Le sommeil qui n'est pas venu, la soif qui m'a réveillé ont inscrit la fatigue sur mon visage déjà marqué par ton attente, forcené de ton amour.
Le ciel bleu a cédé au plafond laiteux des jours de semaine. Même le temps est contre toi. Je ne sais qu'en dire et qu'en faire.
Je n'ai pas de nouvelles de J. et si l'enquête a été fructueuse ou non.
J'ai presque terminé de rassembler les premiers feuillets du roman. Je les publierai bientôt.
J'aime aller à l'Assemblée, c'est un paquebot, le bois y est ciré, les couloirs propres et glissants. On y croise des gens désœuvrés et des gens pressés. On pourrait y nouer des idylles.
Je suis allé ensuite rue des Saints-Pères et la séance s'est déroulée comme il se doit, dans l'apathie large d'étudiants qui n'en peuvent mais.

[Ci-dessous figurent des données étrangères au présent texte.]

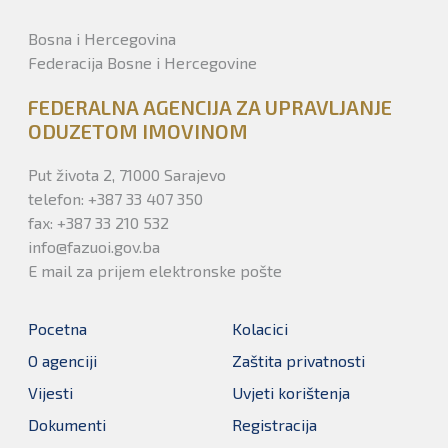
Bosna i Hercegovina
Federacija Bosne i Hercegovine
FEDERALNA AGENCIJA ZA UPRAVLJANJE
ODUZETOM IMOVINOM
Put života 2, 71000 Sarajevo
telefon: +387 33 407 350
fax: +387 33 210 532
info@fazuoi.gov.ba
E mail za prijem elektronske pošte
Pocetna
Kolacici
O agenciji
Zaštita privatnosti
Vijesti
Uvjeti korištenja
Dokumenti
Registracija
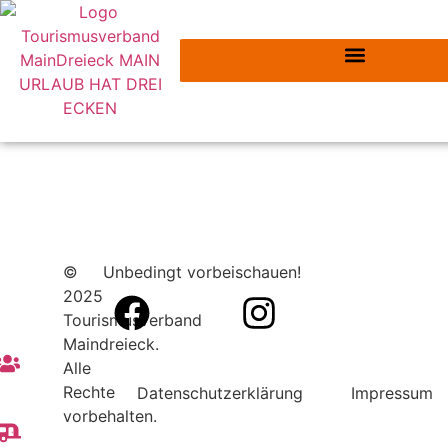
©
Unbedingt vorbeischauen!
2025
Tourismusverband
Maindreieck.
Alle
Rechte
Datenschutzerklärung
Impressum
vorbehalten.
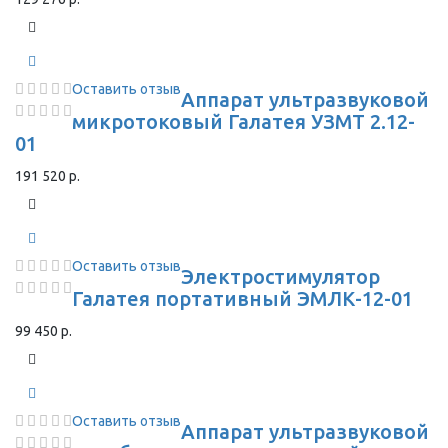
Оставить отзыв
Аппарат ультразвуковой
микротоковый Галатея УЗМТ 2.12-
01
191 520 р.
Оставить отзыв
Электростимулятор
Галатея портативный ЭМЛК-12-01
99 450 р.
Оставить отзыв
Аппарат ультразвуковой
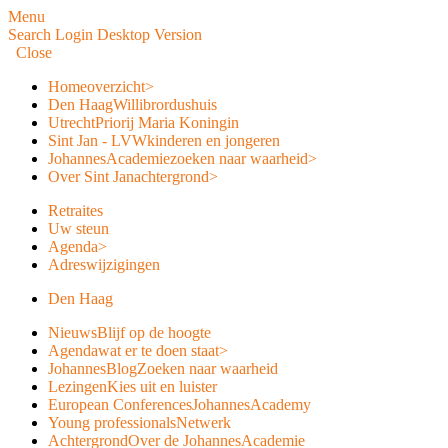
Menu
Search
Login
Desktop Version
Close
Home
overzicht
>
Den Haag
Willibrordushuis
Utrecht
Priorij Maria Koningin
Sint Jan - LVW
kinderen en jongeren
JohannesAcademie
zoeken naar waarheid
>
Over Sint Jan
achtergrond
>
Retraites
Uw steun
Agenda
>
Adreswijzigingen
Den Haag
Nieuws
Blijf op de hoogte
Agenda
wat er te doen staat
>
JohannesBlog
Zoeken naar waarheid
Lezingen
Kies uit en luister
European Conferences
JohannesAcademy
Young professionals
Netwerk
Achtergrond
Over de JohannesAcademie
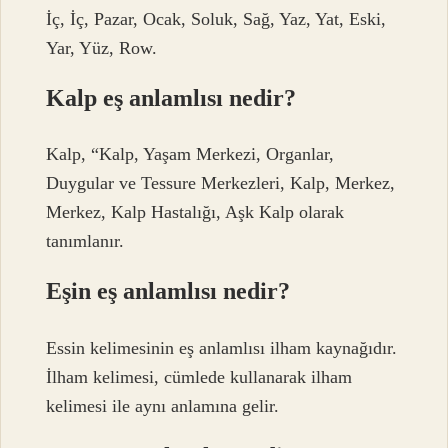
İç, İç, Pazar, Ocak, Soluk, Sağ, Yaz, Yat, Eski,
Yar, Yüz, Row.
Kalp eş anlamlısı nedir?
Kalp, “Kalp, Yaşam Merkezi, Organlar,
Duygular ve Tessure Merkezleri, Kalp, Merkez,
Merkez, Kalp Hastalığı, Aşk Kalp olarak
tanımlanır.
Eşin eş anlamlısı nedir?
Essin kelimesinin eş anlamlısı ilham kaynağıdır.
İlham kelimesi, cümlede kullanarak ilham
kelimesi ile aynı anlamına gelir.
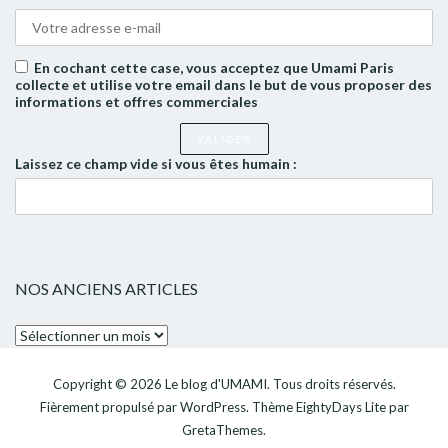
En cochant cette case, vous acceptez que Umami Paris
collecte et utilise votre email dans le but de vous proposer des
informations et offres commerciales
Laissez ce champ vide si vous êtes humain :
NOS ANCIENS ARTICLES
Nos
anciens
articles
Copyright © 2026
Le blog d'UMAMI
. Tous droits réservés.
Fièrement propulsé par
WordPress
. Thème
EightyDays Lite
par
GretaThemes.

Et puis, il y a eu ton message, tu étais rentré à Paris, il fallait que tu me voies, tout de suite. Tu aimes les caprices. Ils te rassurent, ils te bercent. J'ai refusé d'aller à la gare et je ne jouerai pas à celui qui accepte tout, qui traverse Paris pour regarder tes fenêtres avant de repartir penché, le cœur spongieux
J'ai trouvé une incise écrite de la main de Mathieu.